Over nearly 22 years, the sequencing of the human genome had already been reported at least five times: in 2000, 2001, 2003, 2013 and 2019. Friday’s journal Science (April 1) now announces the sixth and more full version.
The feat was once again the work of a multinational consortium. A hundred researchers from 54 universities, companies and institutes sign the article in the magazine, which published in 2001 the pioneering spelling of the company Celera, in parallel with that of the international initiative Human Genome Project (HGP) in the competitor Nature.
The genes of a human being are spread over 46 chromosomes, very complex structures in the nucleus of cells. There are regions in them that are difficult to decipher, such as the tips (telomeres and adjacent sequences) and the “knot” (centromere) that joins the two arms of the set, in addition to many repetitions.
Concentrated efforts in recent decades had failed to decipher the base pairs (“letters” of the minimalist chemical-genetic alphabet, A, T, C, and G) in these regions. The holes took up 8% of the genome, despite “completion” announcements.
The work of the T2T consortium (from the English expression for “telomere to telomere”) closed these gaps with 238 million added letters. This is no small feat, in a text —the genome— composed of 3,054,832,041 characters; if it were a book, it would have over 1.5 million pages.

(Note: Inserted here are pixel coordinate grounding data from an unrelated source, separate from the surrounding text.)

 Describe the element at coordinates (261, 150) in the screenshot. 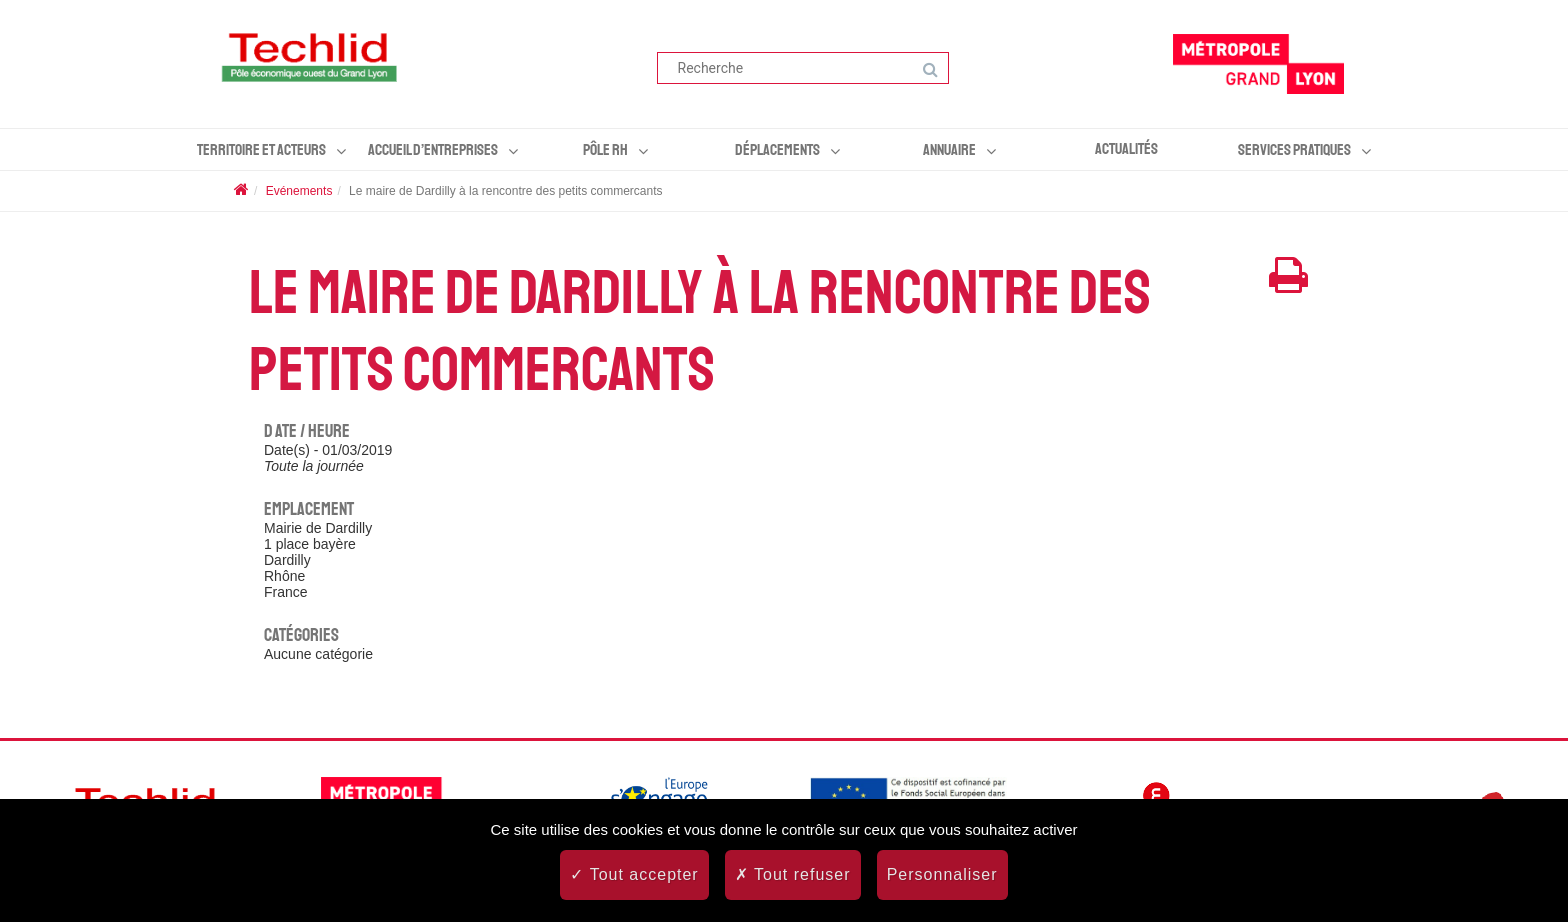 I see `Territoire et acteurs` at that location. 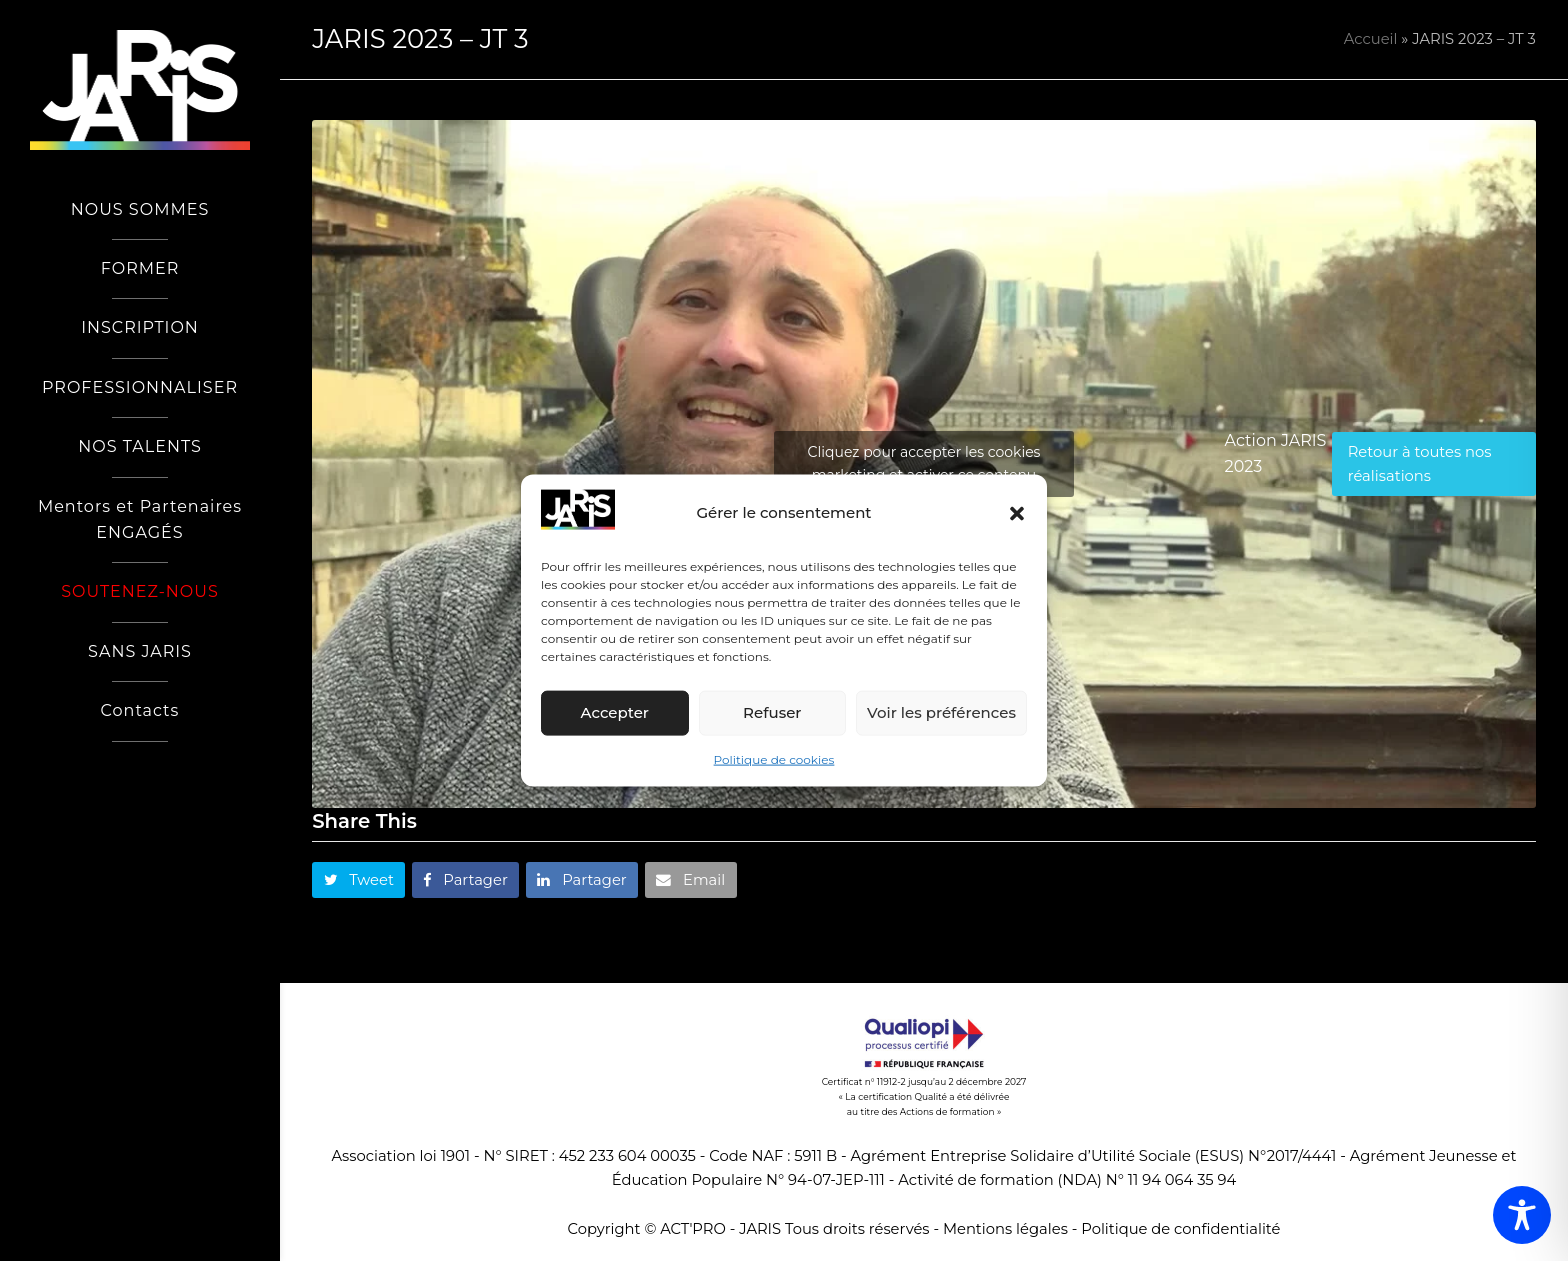  I want to click on [button], so click(1017, 513).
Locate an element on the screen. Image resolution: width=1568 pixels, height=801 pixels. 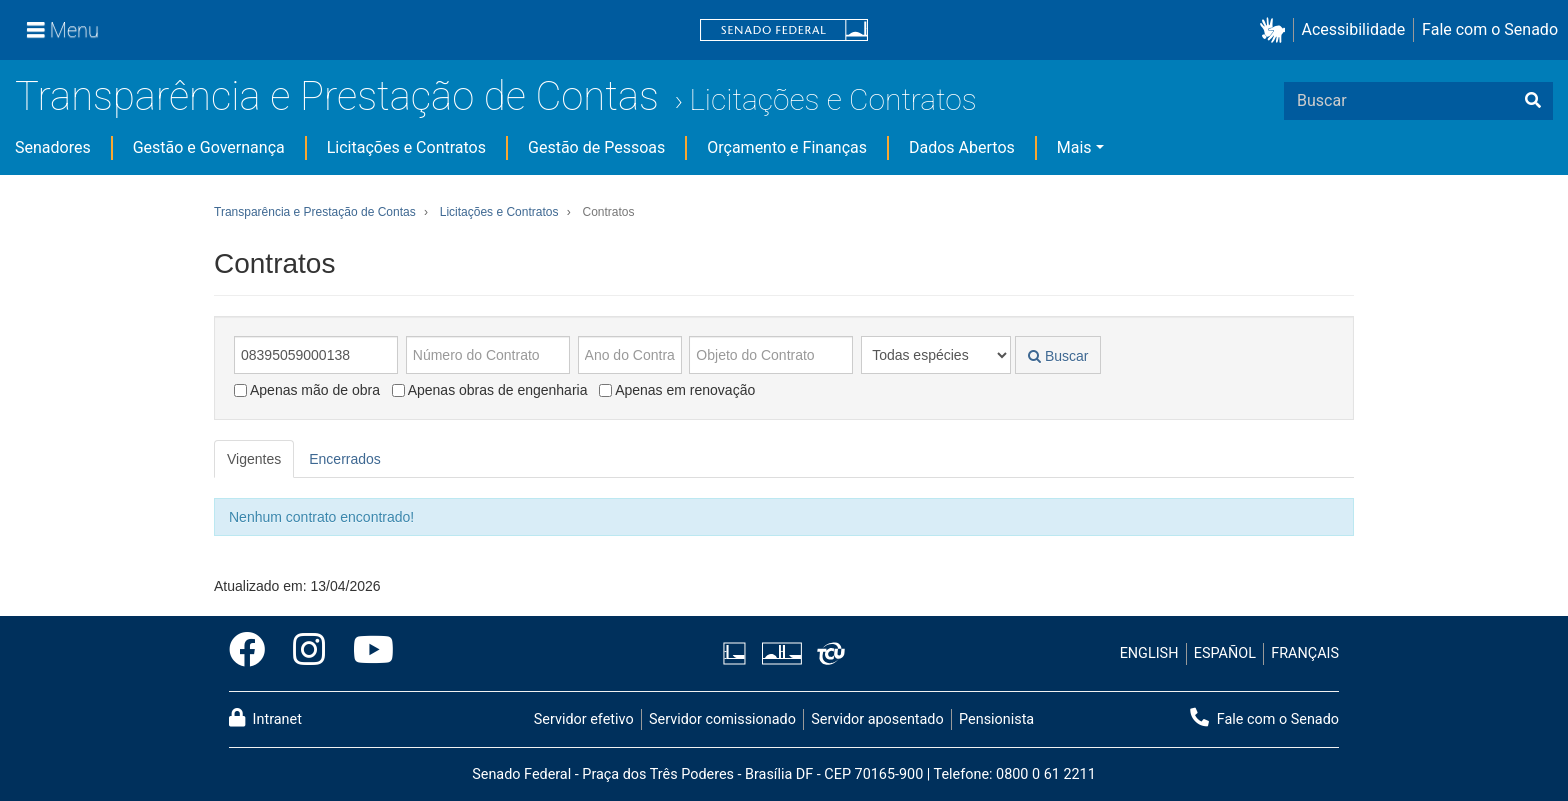 Encerrados is located at coordinates (345, 459).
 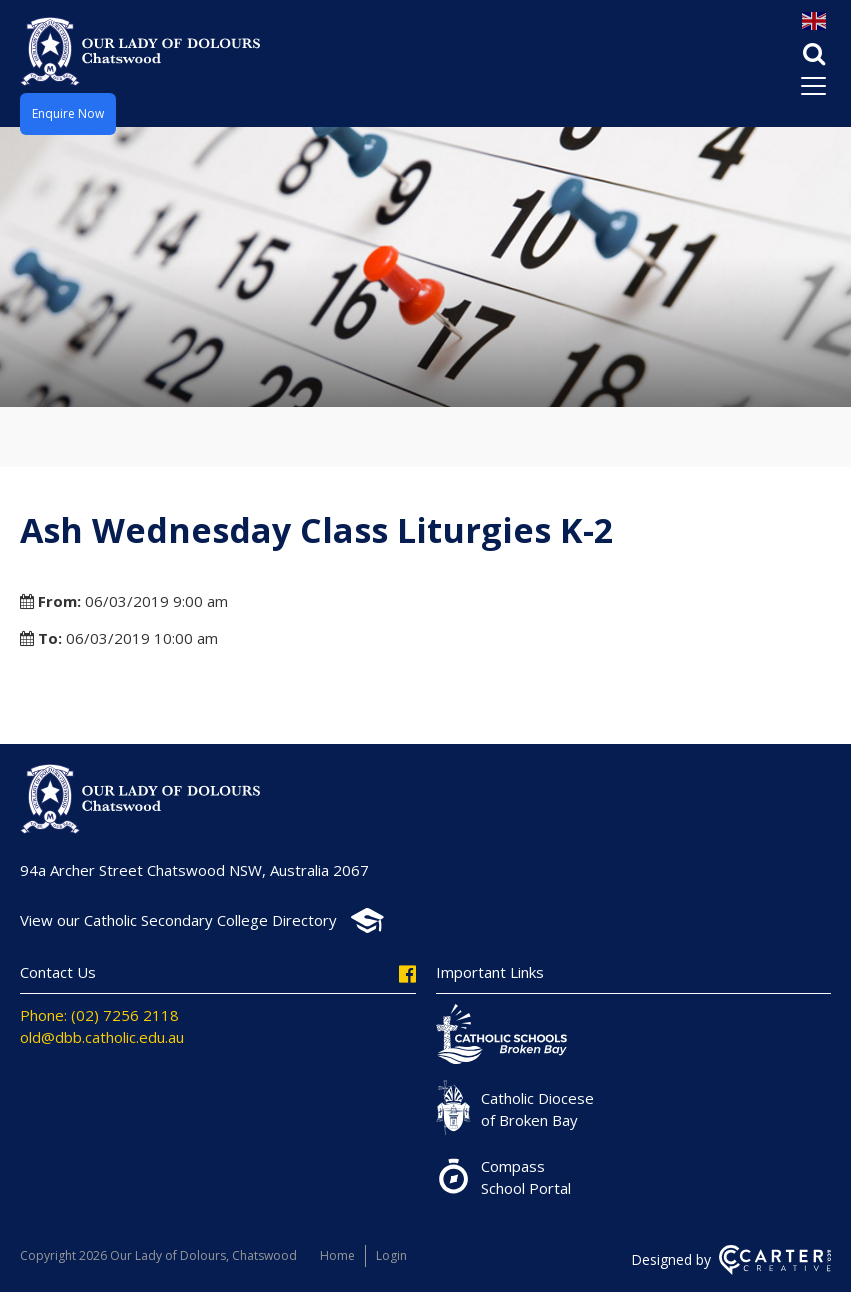 I want to click on old@dbb.catholic.edu.au, so click(x=102, y=1037). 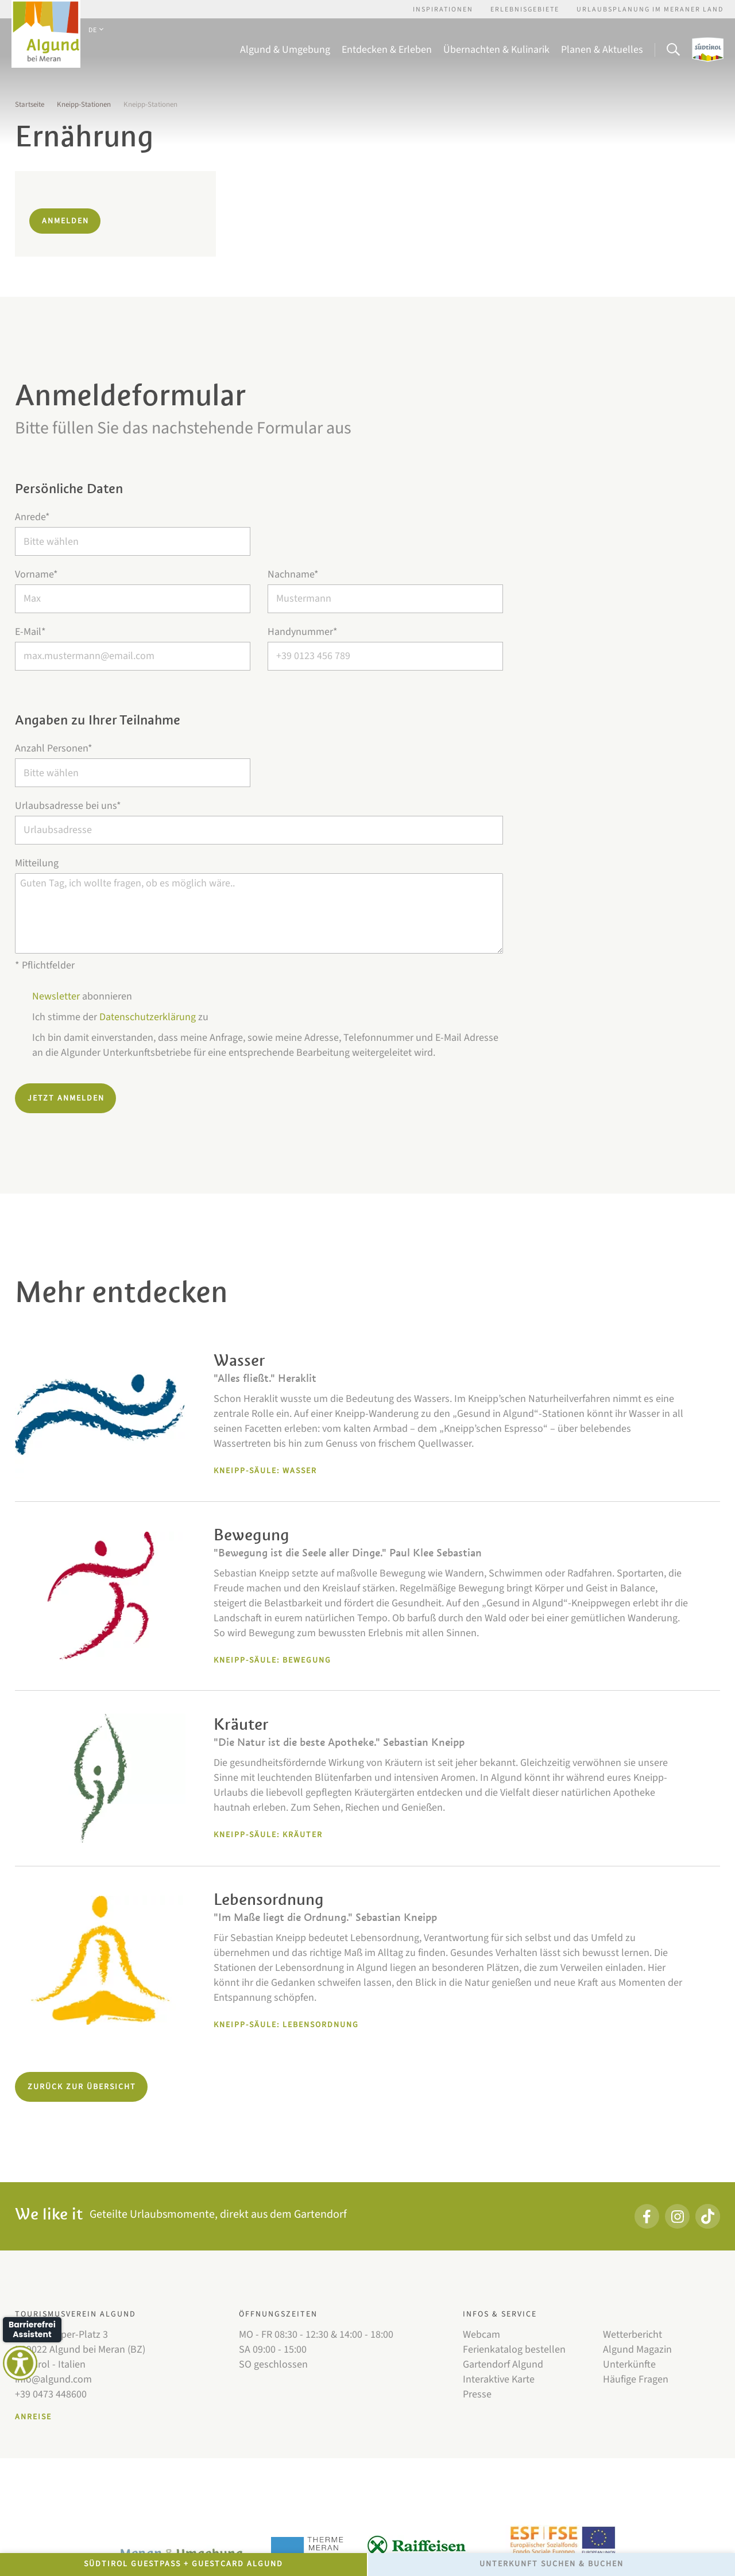 The height and width of the screenshot is (2576, 735). What do you see at coordinates (268, 1835) in the screenshot?
I see `Kneipp-Säule: Kräuter` at bounding box center [268, 1835].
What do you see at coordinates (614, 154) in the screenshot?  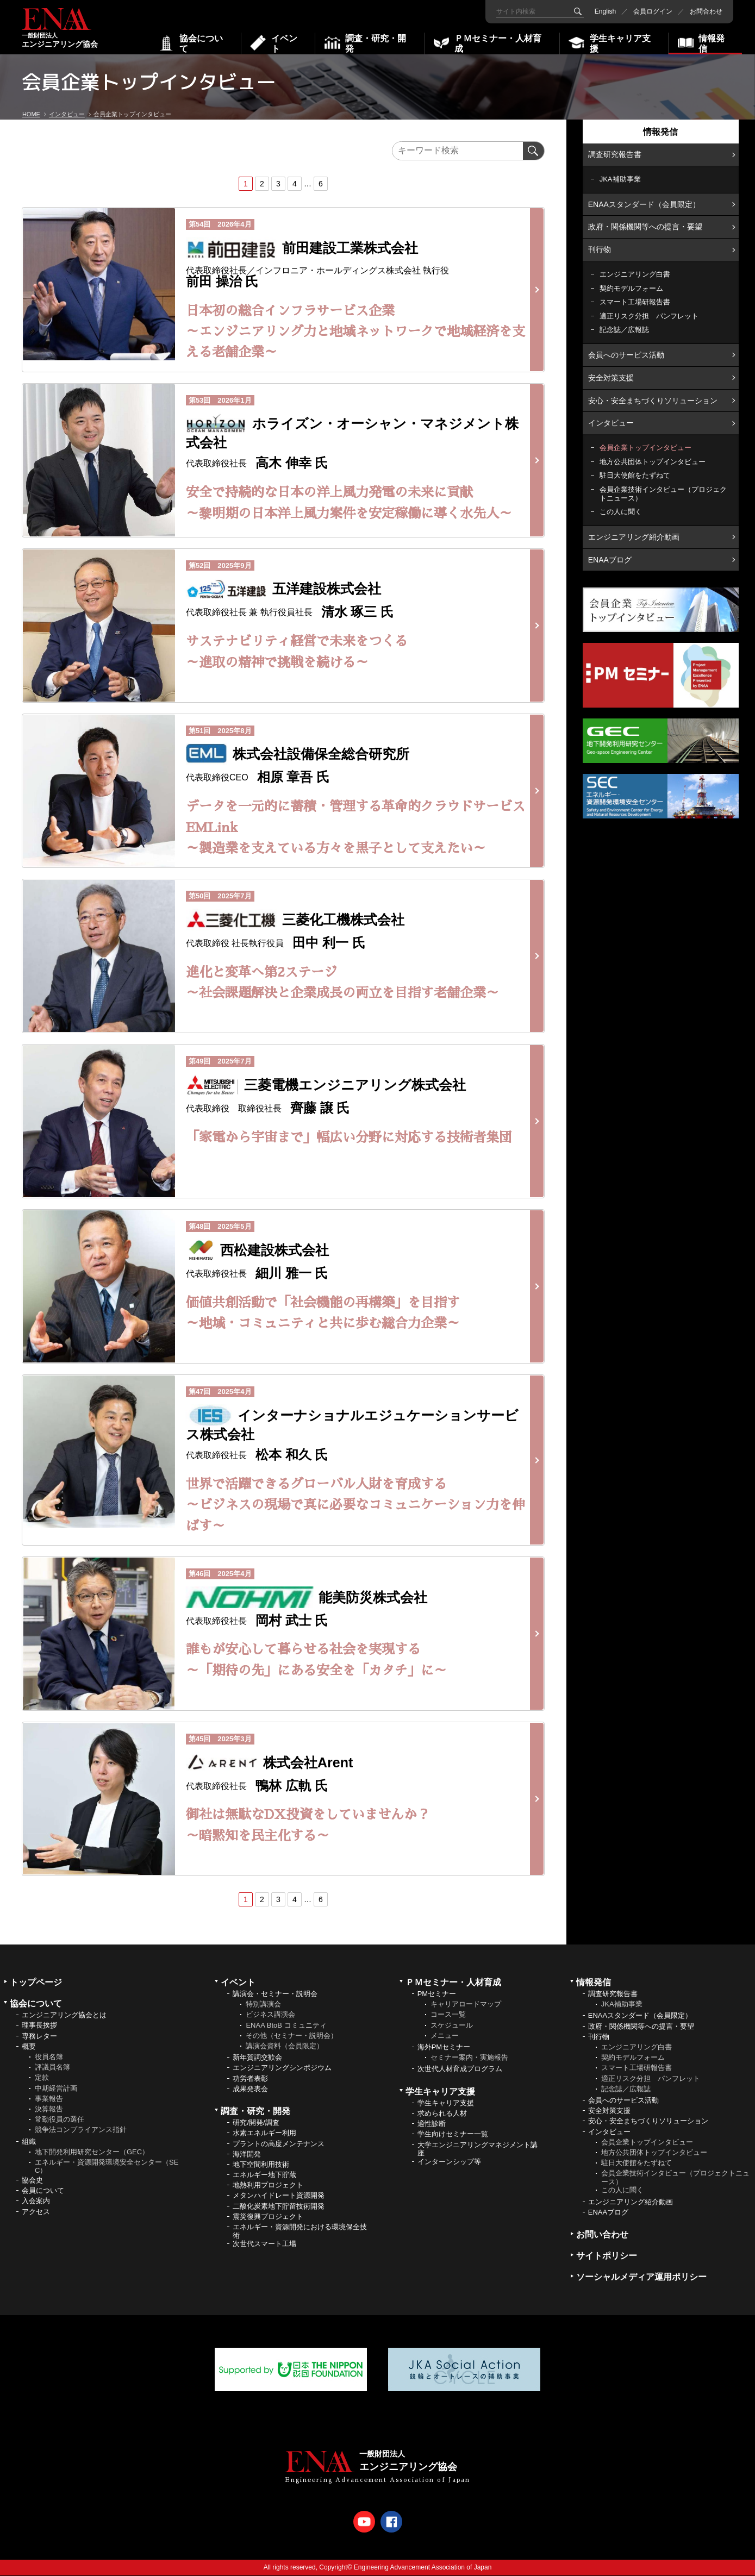 I see `調査研究報告書` at bounding box center [614, 154].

It was as if this 200,000-year-old encyclopedia (emergence of the human species) had 120,000 moldy and unreadable pages. Using recent techniques, the T2T legion has come up with a way to remove blemishes without erasing what was underneath.
When the contents were revealed, it was found that there were 1,956 unidentified genes among the approximately 20,000 that make up the genome. Among the discoveries, 99 are protein coders, that is, they contain a list of ingredients to make each of the biochemical bricks with which an organism is built.
The other 1,857 genes are probably sequences involved in the regulation of cellular machinery and chromosomes, or traces of genomic alterations that occurred in the species’ past. The disproportion gives an idea of ​​how complex the genome is, with so many sequences that in the past were designated as junk DNA.
Such complexity provides good reason to take with a grain of salt the conclusion that this is, after all, the definitive sequence of the human genome. It certainly represents the most complete reference that the enormous biotechnological advance has managed to produce in the seven decades since the discovery of the DNA double helix.
A reference genome with greater accuracy will help to compare the DNA of people with diseases with it, in search of variations that can contribute to explain and treat them. The genetic diversity itself from individual to individual, however, implies keeping one foot behind the notion that there is “one” human genome, as the metaphors of “Book of Life” and quetals suggested.
This is to say nothing of population variation, as bioinformatics specialist Sandro José de Souza, from the Federal University of Rio Grande do Norte emphasizes: “Much more important than having a complete genome is having many genomes sequenced.”
“It is necessary to have more ethnic groups represented in these databases”, says Souza, who praises the new study for its ability to facilitate and cheapen studies of association between aspects of the genome and health problems, alongside initiatives such as the government UK to sequence 500,000 individuals.
He is also in competition with Deanna Church, from the company Inscripta, in a comment in the same issue of Science: “Although there is more complexity in the population than represented in the T2TCHM13 montage, having a haplotype [metade de um cromossomo] assembled correctly facilitates the analysis of these biomedically important regions in other human and non-human primates”.
“We need to continue to develop assembly models that allow for the representation of the rich diversity of sequences found in the human population. Understanding the diversity will help dissect disease risks seen in different populations.”
The work at Science is an outstanding milestone in the billion-dollar enterprise started 32 years ago with the PGH. Another. Many others will have to come to speak properly about the genetic code of all species and about medical benefits accessible to all.